Nadia LagardeSpanish Ministry of Economy Nadia calviño with ECB's president Christine Lagarde

The European Council will discuss the European Recovery Fund at its meeting on Thursday 23 April. If last week France was talking about a fund of 500 billion euros, while Italy continues to insist on coronabonds, now Spain is proposing an up to 1.5 trillion euros fund, financed by perpetual debt issued by the EU. It would be distributed as direct transfers limited to the crisis duration (and not debt) amongst the most affected countries (in terms of percentage of population affected, fall in GDP or increase in unemployment), and would be non-refundable. This would be an attempt to avoid the issue of coronabonds by setting up a large fund linked to the EU budget. With this instrument, only interest would be paid. And this would be taken on in solidarity and financed, at least partly, via taxes at a European level, for example on environmental policies (CO2 emissions). The intention is for this funding to be available on 1 January 2021.

The plan also proposes progress towards greater tax harmonisation to avoid a capital flight of revenue, especially corporate tax. On Thursday, the 540 billion euro package agreed by the Eurogroup last week will also be approved. It focuses not on post-Coronavirus recovery but on providing the most urgently needed liquidity in the short term, and funding should be available by June 1. The market does not seem to have many expectations, with the yields of peripheral countries and spreads rebounding. Particularly in Italy, which is already close to levels prior to the ECB’s PEPP announced on March 19.
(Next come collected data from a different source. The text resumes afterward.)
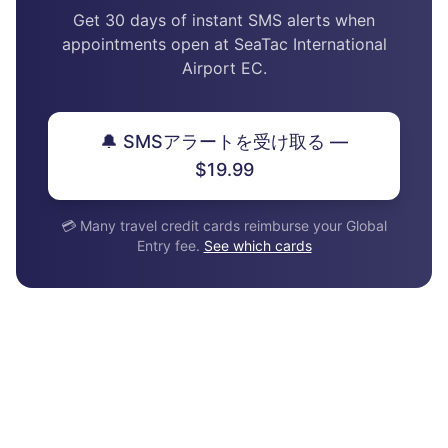
Get 30 days of instant SMS alerts when
appointments open at SeaTac International
Airport EC.
🔔 SMSアラートを受け取る —
$19.99
💳 Many travel credit cards reimburse your Global
Entry fee.
See which cards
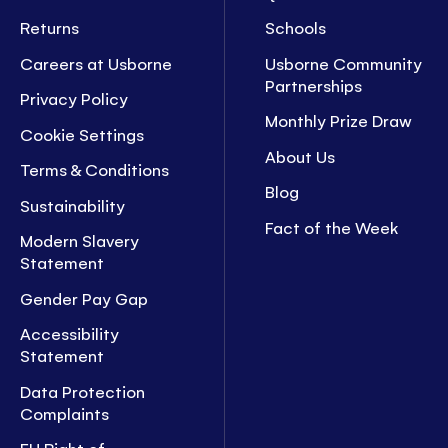
Returns
Schools
Careers at Usborne
Usborne Community
Partnerships
Privacy Policy
Monthly Prize Draw
Cookie Settings
About Us
Terms & Conditions
Blog
Sustainability
Fact of the Week
Modern Slavery
Statement
Gender Pay Gap
Accessibility
Statement
Data Protection
Complaints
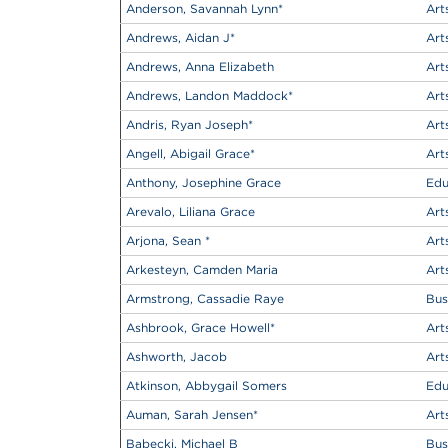
Anderson, Savannah Lynn
*
Art
Andrews, Aidan J
*
Art
Andrews, Anna Elizabeth
Art
Andrews, Landon Maddock
*
Art
Andris, Ryan Joseph
*
Art
Angell, Abigail Grace
*
Art
Anthony, Josephine Grace
Edu
Arevalo, Liliana Grace
Art
Arjona, Sean
*
Art
Arkesteyn, Camden Maria
Art
Armstrong, Cassadie Raye
Bus
Ashbrook, Grace Howell
*
Art
Ashworth, Jacob
Art
Atkinson, Abbygail Somers
Edu
Auman, Sarah Jensen
*
Art
Babecki, Michael B
Bus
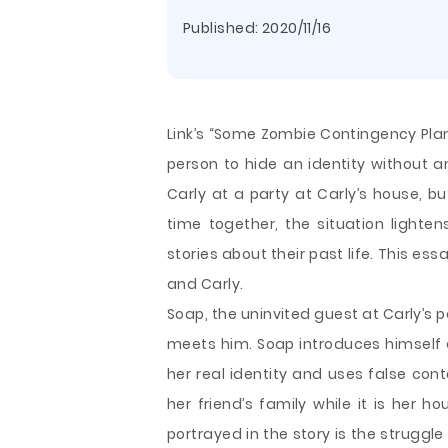
Published:
2020/11/16
Link’s “Some Zombie Contingency Plans
person to hide an identity without 
Carly at a party at Carly’s house, b
time together, the situation light
stories about their past life. This 
and Carly.
Soap, the uninvited guest at Carly’s p
meets him.
Soap introduces himself a
her real identity and uses false con
her friend’s family while it is her ho
portrayed in the story is the struggle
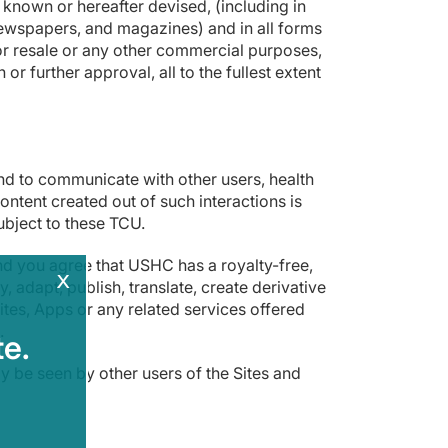
known or hereafter devised, (including in
newspapers, and magazines) and in all forms
e or resale or any other commercial purposes,
r further approval, all to the fullest extent
nd to communicate with other users, health
ontent created out of such interactions is
ubject to these TCU.
nd you agree that USHC has a royalty-free,
x
 adapt, publish, translate, create derivative
tes, Apps or any related services offered
.
e.
y be seen by other users of the Sites and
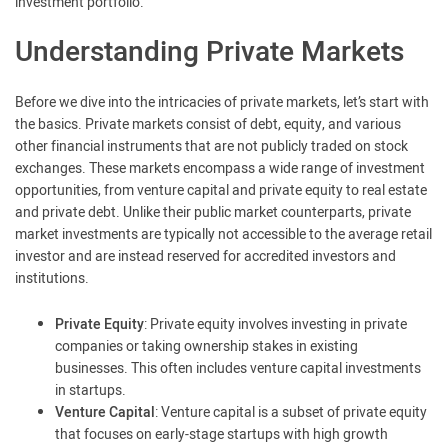
investment portfolio.
Understanding Private Markets
Before we dive into the intricacies of private markets, let’s start with
the basics. Private markets consist of debt, equity, and various
other financial instruments that are not publicly traded on stock
exchanges. These markets encompass a wide range of investment
opportunities, from venture capital and private equity to real estate
and private debt. Unlike their public market counterparts, private
market investments are typically not accessible to the average retail
investor and are instead reserved for accredited investors and
institutions.
Private Equity
: Private equity involves investing in private
companies or taking ownership stakes in existing
businesses. This often includes venture capital investments
in startups.
Venture Capital
: Venture capital is a subset of private equity
that focuses on early-stage startups with high growth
During her press conference in Berlin, Merkel relaxed positions a couple of days ahead of the key European Council meeting, by opening up to new instruments of aid. “Germany does not only want to act with solidarity, we will act with solidarity,” Merkel stated. She said she is prepared to finance the recovery through a larger EU budget by issuing bonds through the EC. She even appeared open to changing the Treaties, but reminded that this would be a long process.
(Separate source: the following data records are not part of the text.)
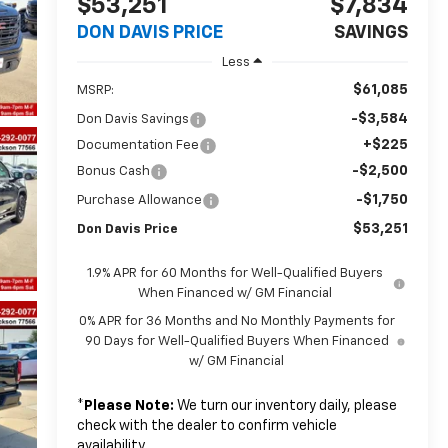
$53,251
$7,834
DON DAVIS PRICE
SAVINGS
Less
$61,085
MSRP:
-$3,584
Don Davis Savings
+$225
Documentation Fee
-$2,500
Bonus Cash
-$1,750
Purchase Allowance
$53,251
Don Davis Price
1.9% APR for 60 Months for Well-Qualified Buyers
When Financed w/ GM Financial
0% APR for 36 Months and No Monthly Payments for
90 Days for Well-Qualified Buyers When Financed
w/ GM Financial
*
Please Note:
We turn our inventory daily, please
check with the dealer to confirm vehicle
availability.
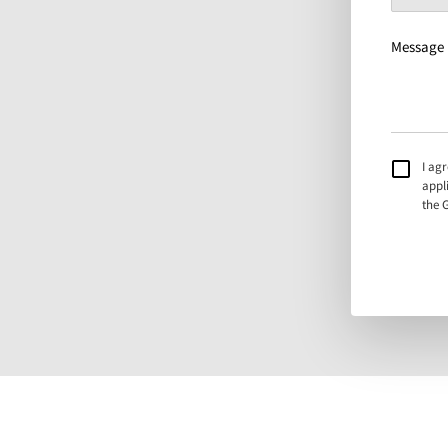
Message
I ag
appl
the 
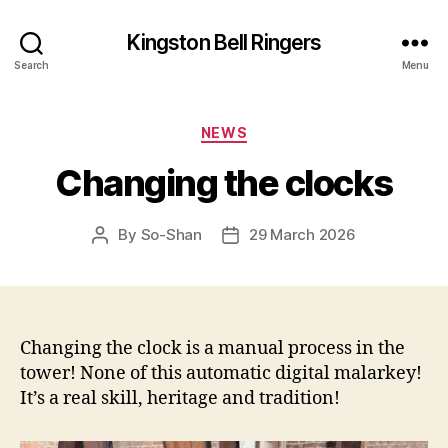
Kingston Bell Ringers
Search
Menu
Categories
NEWS
Changing the clocks
By
So-Shan
29 March 2026
Post
Post
author
date
Changing the clock is a manual process in the
tower! None of this automatic digital malarkey!
It’s a real skill, heritage and tradition!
For his part, Italian Prime Minister, Giuseppe Conte, seems sceptical about achieving a “definitive solution” at the next European Council, one which would allow the EU economies to recover from the coronavirus crisis. For the time being, the European Commissioner for the Internal Market and Services, Thierry Breton, stated that he would be working with the Commissioner for Economic and Financial Affairs, Paolo Gentiloni, on drafting a stimulus package valued at 1.6 trillion euros.

There is almost a consensus amongst analysts that European leaders will most likely simply sign off on the details of the measures agreed at Easter, such as the activation of financial support by the ESM. And also that there is a strong possibility of another inconclusive confrontation. So Spain’s proposals will probably have to wait for further discussions.